The Kimmel Center Cultural Campus has announced three new Jazz Residency teams for the 2019-20 season: Ruth Naomi Floyd (Composer/Vocals) and Charles "Chaz" Lattimore Howard (Lyricist/Poet); Immanuel Wilkins (Composer/Saxophone) with Rog Walker (Photographer) and David Dempewolf (Video Installation); and Richard Hill Jr. (Composer/Voice/Bass). Each team will create a new, relevant, and engaging "Philly Made" work for the community. In the Kimmel Center Jazz Residency's seventh consecutive year, all three of these original pieces will focus on the relationship of Philadelphia against a social issue, including the homelessness issue, the introspective examination of one's cultural identity as a citizen, and a futuristic look at neighborhoods.

"I am so proud of the Kimmel Center's ongoing Jazz Residency program; in its seventh consecutive year, we continue building a legacy of new jazz in Philadelphia by fostering local musicians, writers, thinkers, and more," said Anne Ewers, President & CEO of the Kimmel Center for the Performing Arts. "16 world premieres have resulted from this Residency Program, the culmination of a lengthy creative process involving public workshops, student teaching opportunities, and audience feedback. We relish witnessing past Residency participants continue to flourish, growing as artists and influencing the jazz form both here and around the world."

Jazz has a long history as a catalyst for social change. Ruth Naomi Floyd (Composer/Vocals) and Charles "Chaz" Lattimore Howard (Lyricist/Poet) will use jazz to hold a mirror to Philadelphia's engagement with its unhoused population, while working with Aaron Graves (Piano), Nasir Dickerson (Soprano & Tenor Saxophones), Lee Smith (Double Bass & Electric Bass Guitar), Aaron Mingo (Rapper), Khary Abdul-Shaheed (Drums), and Dania Hallak (Additional Vocals). Through music, lyric, and spoken word, the pair, along with their collaborators, are asking questions, opening a dialogue, and creating a body of work that allows these individuals to truly be seen.

"The timing of this musical work is significant because it will allow us the opportunity to share our combined artistic languages with new audiences and communities. Homelessness is an intractable urgent issue," said Ruth Naomi Floyd. "We've entitled our project Dissent Descent: Jazz from The Bottom and seek to communicate a powerful message about homelessness in Philadelphia...we are illustrating both the content as well as the purpose of this performance. This is not meant to be music produced exclusively for those who can afford tickets of admission, neither is this music some kind of affirmation of the upward climb for success, popularity, wealth, and influence. Rather [it] is aimed downward and is meant to be produced and performed from the perspective of being at 'the bottom' of society."

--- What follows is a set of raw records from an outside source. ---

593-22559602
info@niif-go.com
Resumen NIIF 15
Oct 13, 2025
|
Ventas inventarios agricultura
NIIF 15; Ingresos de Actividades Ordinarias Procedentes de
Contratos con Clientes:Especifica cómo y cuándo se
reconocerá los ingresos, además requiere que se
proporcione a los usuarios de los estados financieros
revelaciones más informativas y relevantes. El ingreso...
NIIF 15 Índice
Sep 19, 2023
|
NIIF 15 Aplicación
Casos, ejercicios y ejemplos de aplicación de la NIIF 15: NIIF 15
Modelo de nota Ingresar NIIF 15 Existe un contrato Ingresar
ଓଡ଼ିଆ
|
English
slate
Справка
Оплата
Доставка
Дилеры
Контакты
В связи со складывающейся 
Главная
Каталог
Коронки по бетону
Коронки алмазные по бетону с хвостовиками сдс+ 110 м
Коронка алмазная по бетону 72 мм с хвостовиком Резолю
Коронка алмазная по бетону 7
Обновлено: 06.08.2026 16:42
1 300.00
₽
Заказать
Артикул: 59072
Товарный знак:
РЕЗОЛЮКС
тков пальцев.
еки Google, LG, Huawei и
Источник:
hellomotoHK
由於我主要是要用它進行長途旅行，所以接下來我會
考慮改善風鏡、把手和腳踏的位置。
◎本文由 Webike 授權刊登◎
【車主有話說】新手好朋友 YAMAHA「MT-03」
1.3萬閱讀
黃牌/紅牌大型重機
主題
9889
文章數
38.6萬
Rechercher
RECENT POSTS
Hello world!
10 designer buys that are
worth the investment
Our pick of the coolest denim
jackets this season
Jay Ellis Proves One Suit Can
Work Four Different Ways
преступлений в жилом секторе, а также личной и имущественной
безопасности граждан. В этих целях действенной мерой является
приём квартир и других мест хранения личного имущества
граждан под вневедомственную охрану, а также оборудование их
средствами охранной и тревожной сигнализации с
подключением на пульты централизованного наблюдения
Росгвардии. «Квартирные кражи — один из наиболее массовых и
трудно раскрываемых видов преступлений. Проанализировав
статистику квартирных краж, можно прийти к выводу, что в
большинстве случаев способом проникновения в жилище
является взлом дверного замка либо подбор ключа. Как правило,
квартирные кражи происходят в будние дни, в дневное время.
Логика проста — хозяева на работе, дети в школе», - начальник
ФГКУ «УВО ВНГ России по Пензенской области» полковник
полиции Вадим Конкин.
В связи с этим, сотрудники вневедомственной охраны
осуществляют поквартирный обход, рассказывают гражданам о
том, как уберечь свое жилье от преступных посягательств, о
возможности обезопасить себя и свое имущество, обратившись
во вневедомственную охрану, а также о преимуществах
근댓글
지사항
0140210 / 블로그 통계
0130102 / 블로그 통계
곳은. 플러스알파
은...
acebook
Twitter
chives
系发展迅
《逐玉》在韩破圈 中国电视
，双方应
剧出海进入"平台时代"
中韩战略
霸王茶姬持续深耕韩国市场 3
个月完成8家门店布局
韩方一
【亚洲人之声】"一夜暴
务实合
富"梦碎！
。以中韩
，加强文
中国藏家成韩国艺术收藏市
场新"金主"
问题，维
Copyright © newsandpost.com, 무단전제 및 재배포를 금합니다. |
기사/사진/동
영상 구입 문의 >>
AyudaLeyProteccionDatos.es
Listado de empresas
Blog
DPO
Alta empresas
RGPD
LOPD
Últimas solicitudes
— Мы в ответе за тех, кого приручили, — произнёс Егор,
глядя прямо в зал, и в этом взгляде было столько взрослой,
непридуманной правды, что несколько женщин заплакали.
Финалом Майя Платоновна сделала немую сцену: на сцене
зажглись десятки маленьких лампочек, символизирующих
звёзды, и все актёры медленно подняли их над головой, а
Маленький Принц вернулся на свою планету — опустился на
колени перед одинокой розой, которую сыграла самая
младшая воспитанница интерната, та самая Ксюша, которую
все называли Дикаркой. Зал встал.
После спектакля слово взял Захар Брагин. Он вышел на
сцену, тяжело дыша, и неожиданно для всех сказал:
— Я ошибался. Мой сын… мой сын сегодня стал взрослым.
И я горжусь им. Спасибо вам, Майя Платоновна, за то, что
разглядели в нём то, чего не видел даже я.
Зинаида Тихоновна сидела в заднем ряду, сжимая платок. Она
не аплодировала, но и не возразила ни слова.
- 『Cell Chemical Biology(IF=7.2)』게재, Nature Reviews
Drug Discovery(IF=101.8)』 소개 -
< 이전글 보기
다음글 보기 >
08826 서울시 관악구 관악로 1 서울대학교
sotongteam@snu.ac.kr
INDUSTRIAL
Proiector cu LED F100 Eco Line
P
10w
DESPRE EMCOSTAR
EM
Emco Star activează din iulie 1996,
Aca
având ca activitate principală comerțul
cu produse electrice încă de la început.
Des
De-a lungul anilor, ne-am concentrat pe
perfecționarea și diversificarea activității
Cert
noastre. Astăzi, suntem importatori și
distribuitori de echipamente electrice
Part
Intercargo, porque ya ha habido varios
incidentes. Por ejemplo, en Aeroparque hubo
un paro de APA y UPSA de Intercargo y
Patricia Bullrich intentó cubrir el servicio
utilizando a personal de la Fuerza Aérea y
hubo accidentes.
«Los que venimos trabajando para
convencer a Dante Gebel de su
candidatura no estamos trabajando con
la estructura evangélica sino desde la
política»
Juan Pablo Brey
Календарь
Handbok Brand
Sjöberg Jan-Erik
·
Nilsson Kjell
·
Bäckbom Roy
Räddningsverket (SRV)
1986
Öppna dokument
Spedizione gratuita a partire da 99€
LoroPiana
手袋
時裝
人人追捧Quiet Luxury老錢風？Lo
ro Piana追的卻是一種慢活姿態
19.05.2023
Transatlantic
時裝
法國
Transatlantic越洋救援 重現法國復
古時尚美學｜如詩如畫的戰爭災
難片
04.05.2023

Immanuel Wilkins (Composer/Saxophone) with Rog Walker (Photography) and David Dempewolf (Video Installation) will explore through music and visual art how Philadelphia has shaped the cultural foundation of his identity, while working with band members Micah Thomas (Piano), Daryl Johns (Bass), and Kweku Sumbry (Drums). Through combining Wilkins' musical influences in jazz, gospel, and R&B with field recordings and visual arts, audiences can expect an immersive experience and a fresh take on what the next generation of jazz in Philadelphia looks and sounds like.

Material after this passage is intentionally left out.